The identities of those who died — Jonathan Blunk, Alexander Boik, Jesse Childress, Gordon Cowden, Jessica Ghawi (also known as Jessica Redfield), John Larimer, Matt McQuinn, Micayla Medek, Veronica Moser-Sullivan, Alex Sullivan, Alexander Teves and Rebecca Wingo — were released by the Arapahoe County Coroner's Office the next day. By then, everyone had already heard the name of the man who took their lives.

His name won't appear in this story — and the downplaying of media coverage that identifies the perpetrators of such horrific acts is among the most notable developments regarding such crimes, which have become all too common.

After the Aurora theater shootings, a rising number of critics lambasted articles and television packages that focused on the killer, arguing that such pieces inevitably glorified a psychopath and could lead to copycats. At the time, I held a very different view. As a journalist, I'm devoted to reporting the facts, and there was no debate in my mind that the person who had caused so much pain to family members, the community of Aurora and many others was newsworthy. But beyond that, I saw writing about the cult of personality that developed around this person as illuminating a dark, disturbing element of the American psyche that needed to be examined in the clear light of day.

As a result, I posted about a wide variety of items that transformed the tragedy into a phantasmagoria of the absurd: a prominent Facebook group that proclaimed the killer's innocence, other social-media pages that paid tribute to the act for shock value, Jay Leno's tone-deaf response to what happened, the proliferation of memes meant to be funny that absolutely weren't, and even ultra-realistic Halloween masks of the gunman sold for $500 apiece.
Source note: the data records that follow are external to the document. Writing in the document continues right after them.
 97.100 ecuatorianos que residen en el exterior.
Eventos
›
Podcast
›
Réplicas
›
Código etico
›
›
In each of these articles and many more about the sweeping investigation, debates over whether prosecutors should seek the death penalty, and the years of court proceedings culminating in a life-in-prison sentence formalized in August 2015, the shooter's name was front and center — a decision I staunchly defended at the time.
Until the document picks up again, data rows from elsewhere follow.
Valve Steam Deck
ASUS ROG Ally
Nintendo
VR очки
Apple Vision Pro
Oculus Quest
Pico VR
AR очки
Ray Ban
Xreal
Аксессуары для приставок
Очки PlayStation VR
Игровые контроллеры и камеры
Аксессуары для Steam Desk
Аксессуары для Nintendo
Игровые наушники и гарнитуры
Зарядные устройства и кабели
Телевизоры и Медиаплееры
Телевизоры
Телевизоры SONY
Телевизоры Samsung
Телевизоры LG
I don't anymore. I have come to agree with those who feel that by focusing on mass killers, journalists deflect attention from far more important subjects — not only the victims, but what can be done to prevent such incidents from occurring on a regular basis. Note that between the April 20, 1999, attack on Columbine High School to the May 24 slayings in Uvalde, Texas, at least 332 school shootings have taken place across the country. And sixteen mass shootings happened between the March 2021 slayings at a Boulder King Soopers and the May 14 massacre at a grocery store in Buffalo, New York.
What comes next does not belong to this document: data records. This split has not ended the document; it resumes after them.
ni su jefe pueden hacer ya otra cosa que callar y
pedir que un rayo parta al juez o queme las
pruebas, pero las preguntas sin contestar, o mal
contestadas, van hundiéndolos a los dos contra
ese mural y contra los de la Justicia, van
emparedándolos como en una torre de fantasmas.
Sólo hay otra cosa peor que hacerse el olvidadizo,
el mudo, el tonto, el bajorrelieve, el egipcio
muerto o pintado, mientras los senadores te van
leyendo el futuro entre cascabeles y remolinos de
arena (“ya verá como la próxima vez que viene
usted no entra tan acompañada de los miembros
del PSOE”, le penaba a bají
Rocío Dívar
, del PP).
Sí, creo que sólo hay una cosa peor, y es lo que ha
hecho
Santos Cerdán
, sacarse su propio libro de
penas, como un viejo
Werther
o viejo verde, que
In coverage of future mass shootings — which we can only hope will become very rare — Westword will continue to publish the names of suspects and perpetrators as they're initially identified, but after that, only when they are particularly relevant to the piece. Most major news agencies are also trying to minimize such use — and that's all to the good. It's a small step in the right direction a decade after one of the most heartbreaking events in Colorado history.